Overview

Essentially, Transaction Chaining adds another vertical where UTXOs, instead of having to be bundled and ordered by batchers off-chain (which can lead to manipulation), are simply ordered virtually in a “first-come-first-served” manner. The Transaction Chain is created and enforced in a publicly visible, immutable, and decentralized way. As a result, instead of limiting who can consume which UTXOs, Transaction Chaining allows anyone to do so by having a system for consuming UTXOs that haven’t yet made it on-chain, essentially creating a virtual chain of transactions without the need for batching them.

We say that Transaction Chaining “adds another vertical”, because it allows for much lower latency in the processing of orders. This means that the application optimistically assumes that orders will make it on-chain, and if they don’t, then they are simply reverted without a loss of funds. Therefore, Transaction Chaining leads to a higher degree of throughput that would be otherwise possible, which can be further augmented with Input Endorsers.

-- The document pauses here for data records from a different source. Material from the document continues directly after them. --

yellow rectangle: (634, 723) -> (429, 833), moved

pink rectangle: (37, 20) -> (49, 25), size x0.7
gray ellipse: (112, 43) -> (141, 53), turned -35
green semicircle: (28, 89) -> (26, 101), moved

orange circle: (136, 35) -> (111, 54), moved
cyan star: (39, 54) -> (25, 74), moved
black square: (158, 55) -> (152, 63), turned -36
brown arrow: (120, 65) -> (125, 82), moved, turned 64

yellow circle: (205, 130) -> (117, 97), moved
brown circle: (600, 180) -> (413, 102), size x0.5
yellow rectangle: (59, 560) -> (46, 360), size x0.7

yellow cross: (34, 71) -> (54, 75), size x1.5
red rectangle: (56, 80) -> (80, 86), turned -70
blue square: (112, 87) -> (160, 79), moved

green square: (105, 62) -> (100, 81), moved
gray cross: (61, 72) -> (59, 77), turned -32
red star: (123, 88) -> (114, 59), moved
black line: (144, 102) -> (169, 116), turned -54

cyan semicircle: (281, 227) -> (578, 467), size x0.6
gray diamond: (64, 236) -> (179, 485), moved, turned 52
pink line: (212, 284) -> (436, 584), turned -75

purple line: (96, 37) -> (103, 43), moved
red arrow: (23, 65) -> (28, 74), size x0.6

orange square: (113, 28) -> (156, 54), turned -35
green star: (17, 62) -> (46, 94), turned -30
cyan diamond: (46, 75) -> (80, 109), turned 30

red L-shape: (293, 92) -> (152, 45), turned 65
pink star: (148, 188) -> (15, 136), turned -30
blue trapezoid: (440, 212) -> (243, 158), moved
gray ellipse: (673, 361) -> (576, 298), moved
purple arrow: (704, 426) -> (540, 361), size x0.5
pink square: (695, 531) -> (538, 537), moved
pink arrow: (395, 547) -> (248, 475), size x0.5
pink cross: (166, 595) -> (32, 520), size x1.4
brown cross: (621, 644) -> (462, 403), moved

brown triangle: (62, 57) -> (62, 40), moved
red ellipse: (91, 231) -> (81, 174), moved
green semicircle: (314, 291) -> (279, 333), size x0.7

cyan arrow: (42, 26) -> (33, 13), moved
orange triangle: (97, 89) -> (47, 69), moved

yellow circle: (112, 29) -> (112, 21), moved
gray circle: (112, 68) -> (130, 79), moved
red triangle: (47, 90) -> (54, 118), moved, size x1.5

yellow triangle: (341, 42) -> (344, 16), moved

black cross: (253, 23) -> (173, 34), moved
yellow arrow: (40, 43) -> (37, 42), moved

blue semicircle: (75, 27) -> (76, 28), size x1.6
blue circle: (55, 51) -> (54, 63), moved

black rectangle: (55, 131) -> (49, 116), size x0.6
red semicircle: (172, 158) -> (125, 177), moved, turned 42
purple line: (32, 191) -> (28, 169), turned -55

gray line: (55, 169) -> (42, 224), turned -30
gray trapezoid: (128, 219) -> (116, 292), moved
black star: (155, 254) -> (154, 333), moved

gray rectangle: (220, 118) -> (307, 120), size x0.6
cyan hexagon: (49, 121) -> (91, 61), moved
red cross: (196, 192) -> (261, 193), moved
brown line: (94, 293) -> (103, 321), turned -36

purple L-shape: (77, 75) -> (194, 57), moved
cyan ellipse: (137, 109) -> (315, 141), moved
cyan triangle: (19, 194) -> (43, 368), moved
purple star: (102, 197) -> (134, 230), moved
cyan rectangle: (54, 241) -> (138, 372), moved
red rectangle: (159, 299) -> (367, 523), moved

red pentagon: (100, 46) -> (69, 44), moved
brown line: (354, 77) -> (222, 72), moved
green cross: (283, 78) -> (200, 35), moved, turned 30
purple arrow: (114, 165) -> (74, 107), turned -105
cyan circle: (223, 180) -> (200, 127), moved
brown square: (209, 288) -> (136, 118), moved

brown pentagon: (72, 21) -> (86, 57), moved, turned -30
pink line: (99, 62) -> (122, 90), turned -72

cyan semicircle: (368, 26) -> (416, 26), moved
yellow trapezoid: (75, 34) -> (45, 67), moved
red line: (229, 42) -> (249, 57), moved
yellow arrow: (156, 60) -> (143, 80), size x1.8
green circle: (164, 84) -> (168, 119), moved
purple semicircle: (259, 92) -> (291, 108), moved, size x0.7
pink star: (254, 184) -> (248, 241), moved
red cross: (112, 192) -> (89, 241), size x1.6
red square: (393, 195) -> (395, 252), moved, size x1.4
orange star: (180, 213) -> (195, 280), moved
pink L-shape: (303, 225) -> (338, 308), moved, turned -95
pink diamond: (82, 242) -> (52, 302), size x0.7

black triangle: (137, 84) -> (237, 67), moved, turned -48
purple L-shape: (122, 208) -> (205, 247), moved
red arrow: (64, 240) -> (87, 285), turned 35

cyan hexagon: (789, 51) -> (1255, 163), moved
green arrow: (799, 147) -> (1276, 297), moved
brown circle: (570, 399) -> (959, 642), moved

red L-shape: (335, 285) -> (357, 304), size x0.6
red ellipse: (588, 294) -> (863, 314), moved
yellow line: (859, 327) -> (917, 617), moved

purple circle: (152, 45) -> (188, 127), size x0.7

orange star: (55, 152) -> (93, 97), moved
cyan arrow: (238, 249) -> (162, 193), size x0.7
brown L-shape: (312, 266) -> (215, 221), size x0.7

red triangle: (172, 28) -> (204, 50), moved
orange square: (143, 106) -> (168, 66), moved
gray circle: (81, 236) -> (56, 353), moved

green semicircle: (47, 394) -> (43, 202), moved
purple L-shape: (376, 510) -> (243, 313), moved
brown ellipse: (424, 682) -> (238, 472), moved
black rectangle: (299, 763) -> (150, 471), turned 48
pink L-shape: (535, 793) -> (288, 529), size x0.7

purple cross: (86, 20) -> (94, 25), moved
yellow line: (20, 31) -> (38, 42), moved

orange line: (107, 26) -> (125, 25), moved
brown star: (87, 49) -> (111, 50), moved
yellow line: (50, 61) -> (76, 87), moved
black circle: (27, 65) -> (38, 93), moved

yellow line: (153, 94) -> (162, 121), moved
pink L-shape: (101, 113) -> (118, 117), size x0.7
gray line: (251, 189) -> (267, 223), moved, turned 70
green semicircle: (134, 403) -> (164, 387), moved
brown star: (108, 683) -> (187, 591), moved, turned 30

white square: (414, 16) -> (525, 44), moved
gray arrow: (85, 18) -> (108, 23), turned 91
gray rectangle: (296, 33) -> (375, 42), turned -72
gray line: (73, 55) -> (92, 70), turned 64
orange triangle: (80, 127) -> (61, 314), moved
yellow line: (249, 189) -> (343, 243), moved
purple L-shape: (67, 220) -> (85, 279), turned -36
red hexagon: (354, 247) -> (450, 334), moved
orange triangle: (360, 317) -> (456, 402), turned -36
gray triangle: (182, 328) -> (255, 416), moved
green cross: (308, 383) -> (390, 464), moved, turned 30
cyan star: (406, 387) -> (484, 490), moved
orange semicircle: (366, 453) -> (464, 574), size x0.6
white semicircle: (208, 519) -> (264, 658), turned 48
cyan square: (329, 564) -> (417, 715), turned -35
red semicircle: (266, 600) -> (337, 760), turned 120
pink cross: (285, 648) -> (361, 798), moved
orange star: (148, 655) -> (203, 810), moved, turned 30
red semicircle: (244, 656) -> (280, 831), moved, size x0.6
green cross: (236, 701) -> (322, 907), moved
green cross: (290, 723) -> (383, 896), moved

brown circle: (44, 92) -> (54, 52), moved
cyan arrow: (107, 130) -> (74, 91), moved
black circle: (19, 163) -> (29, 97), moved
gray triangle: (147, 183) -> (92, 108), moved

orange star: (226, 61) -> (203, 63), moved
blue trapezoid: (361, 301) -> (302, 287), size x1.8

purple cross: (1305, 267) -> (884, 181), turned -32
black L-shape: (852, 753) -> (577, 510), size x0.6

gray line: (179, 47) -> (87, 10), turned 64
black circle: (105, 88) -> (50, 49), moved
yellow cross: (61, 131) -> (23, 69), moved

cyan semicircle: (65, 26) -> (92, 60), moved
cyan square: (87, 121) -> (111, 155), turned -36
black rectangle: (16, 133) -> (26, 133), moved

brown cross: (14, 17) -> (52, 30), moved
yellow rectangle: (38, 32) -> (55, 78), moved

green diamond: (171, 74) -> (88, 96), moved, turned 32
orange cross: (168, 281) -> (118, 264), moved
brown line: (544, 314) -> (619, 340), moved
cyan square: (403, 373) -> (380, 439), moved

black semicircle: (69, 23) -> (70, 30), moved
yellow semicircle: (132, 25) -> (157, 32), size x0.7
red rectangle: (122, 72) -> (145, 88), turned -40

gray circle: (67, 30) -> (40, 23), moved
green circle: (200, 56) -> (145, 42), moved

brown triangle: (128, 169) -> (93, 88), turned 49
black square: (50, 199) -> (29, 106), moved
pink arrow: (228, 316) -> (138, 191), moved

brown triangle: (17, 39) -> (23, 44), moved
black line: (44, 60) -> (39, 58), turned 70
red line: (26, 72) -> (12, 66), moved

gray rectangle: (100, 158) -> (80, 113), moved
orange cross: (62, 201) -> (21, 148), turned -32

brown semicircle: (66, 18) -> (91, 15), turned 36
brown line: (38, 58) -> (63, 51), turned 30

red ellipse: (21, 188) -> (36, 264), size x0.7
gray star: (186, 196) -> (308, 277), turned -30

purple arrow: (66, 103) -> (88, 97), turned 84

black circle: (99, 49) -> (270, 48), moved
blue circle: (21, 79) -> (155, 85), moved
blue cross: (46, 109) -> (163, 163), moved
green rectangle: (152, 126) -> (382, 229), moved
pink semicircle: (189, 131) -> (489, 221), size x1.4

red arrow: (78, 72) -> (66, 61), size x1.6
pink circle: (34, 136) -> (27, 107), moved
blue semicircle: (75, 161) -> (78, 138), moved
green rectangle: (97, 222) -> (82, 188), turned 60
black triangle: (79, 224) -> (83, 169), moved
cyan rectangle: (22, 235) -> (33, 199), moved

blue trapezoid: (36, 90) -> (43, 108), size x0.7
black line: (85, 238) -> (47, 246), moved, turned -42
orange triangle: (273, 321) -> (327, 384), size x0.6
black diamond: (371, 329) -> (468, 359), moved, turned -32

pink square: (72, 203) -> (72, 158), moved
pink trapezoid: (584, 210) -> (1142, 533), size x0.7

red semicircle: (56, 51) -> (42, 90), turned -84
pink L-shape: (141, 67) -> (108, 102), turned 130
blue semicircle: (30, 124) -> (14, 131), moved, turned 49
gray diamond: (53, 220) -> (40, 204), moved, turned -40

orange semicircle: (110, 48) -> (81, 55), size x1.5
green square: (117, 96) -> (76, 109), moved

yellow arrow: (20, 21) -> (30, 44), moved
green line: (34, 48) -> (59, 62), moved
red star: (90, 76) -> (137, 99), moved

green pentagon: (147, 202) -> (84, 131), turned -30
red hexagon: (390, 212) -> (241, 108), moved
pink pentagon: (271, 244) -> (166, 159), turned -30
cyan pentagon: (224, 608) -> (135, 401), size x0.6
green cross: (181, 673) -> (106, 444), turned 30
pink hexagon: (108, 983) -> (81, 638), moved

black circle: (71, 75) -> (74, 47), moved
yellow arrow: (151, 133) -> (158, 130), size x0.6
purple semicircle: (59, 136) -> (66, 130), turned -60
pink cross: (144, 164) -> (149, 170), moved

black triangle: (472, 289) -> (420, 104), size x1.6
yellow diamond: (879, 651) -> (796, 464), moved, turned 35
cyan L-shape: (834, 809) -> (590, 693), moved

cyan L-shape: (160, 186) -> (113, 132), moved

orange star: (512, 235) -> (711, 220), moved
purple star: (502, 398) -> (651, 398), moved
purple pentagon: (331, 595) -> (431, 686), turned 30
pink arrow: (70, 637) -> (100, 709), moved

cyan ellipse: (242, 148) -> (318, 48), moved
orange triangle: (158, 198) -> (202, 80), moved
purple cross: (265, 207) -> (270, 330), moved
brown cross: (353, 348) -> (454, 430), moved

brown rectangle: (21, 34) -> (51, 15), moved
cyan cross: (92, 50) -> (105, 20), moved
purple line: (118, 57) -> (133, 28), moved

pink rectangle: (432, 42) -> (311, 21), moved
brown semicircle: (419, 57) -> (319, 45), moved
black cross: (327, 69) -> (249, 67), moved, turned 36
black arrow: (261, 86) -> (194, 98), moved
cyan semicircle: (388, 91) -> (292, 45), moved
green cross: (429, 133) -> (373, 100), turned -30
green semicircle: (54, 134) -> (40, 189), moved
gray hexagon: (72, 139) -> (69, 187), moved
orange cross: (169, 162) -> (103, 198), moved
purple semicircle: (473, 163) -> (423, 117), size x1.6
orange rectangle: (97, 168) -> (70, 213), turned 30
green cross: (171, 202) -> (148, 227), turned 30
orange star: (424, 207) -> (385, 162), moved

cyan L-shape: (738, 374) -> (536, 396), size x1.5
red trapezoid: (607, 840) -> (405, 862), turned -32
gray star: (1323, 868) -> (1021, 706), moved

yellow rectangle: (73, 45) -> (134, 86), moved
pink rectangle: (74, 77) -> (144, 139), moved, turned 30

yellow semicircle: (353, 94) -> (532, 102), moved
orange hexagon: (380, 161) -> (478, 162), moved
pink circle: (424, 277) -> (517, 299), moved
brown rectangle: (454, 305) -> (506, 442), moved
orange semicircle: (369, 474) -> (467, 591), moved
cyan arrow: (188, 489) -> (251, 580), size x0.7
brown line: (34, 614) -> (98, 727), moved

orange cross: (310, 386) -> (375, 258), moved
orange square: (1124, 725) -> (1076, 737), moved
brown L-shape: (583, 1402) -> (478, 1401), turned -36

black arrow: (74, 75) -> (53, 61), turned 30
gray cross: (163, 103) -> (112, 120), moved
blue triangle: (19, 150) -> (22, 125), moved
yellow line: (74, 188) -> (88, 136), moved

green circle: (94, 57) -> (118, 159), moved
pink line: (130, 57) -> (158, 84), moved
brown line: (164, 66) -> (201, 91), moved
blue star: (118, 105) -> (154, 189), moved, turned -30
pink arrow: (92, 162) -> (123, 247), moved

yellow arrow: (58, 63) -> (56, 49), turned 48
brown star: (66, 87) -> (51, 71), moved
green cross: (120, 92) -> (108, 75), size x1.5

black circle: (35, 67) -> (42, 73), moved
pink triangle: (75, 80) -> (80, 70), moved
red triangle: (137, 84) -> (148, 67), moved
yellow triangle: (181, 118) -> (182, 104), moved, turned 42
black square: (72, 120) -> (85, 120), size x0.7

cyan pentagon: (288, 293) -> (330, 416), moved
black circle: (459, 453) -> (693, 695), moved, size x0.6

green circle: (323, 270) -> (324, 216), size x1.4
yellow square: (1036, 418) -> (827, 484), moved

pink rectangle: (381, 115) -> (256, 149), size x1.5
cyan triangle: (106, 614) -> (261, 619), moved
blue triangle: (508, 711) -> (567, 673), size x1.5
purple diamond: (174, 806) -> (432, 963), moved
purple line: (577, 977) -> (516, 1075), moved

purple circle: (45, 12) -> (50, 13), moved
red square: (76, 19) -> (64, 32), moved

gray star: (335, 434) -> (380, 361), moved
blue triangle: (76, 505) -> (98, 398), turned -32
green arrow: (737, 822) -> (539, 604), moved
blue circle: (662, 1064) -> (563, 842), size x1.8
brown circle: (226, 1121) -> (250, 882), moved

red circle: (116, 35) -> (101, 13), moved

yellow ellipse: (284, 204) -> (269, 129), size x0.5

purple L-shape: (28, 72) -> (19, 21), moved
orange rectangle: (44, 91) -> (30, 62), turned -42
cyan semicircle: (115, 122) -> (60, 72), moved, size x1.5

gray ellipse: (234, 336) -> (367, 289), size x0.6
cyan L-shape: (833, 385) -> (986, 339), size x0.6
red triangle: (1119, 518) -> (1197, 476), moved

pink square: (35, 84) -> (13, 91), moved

The first step in creating a tx chain is transaction submission to the mempool which verifies its correctness. Once this happens a users signature is now associated with the state of a particular UTXO*. If this UTXO changes the transaction will no longer execute. Given that the transaction may only be minted if the unique, unchanged UTXO is present in the input, a clear chain of dependencies between transactions is formed. This is immutable. A user gets exactly what they ordered or the transaction is not minted.

Our partners at Liqwid Finance recently implemented Transaction Chaining themselves as well in order to help them scale their batching system. Wallets such as Typhoon have made use of Transaction Chaining too, allowing users to spend funds that are yet to be confirmed on the chain and are sitting in the mempool, which saves users time and allows them to do more transactions without having to wait for every transaction to get confirmed.

There are many applications and use cases for Transaction Chaining. In Optim Finance’s upcoming Liquidity Bonds, Transaction Chaining will be utilized to enable a new use case: the chaining of pooled funds through Pool Transaction Chaining.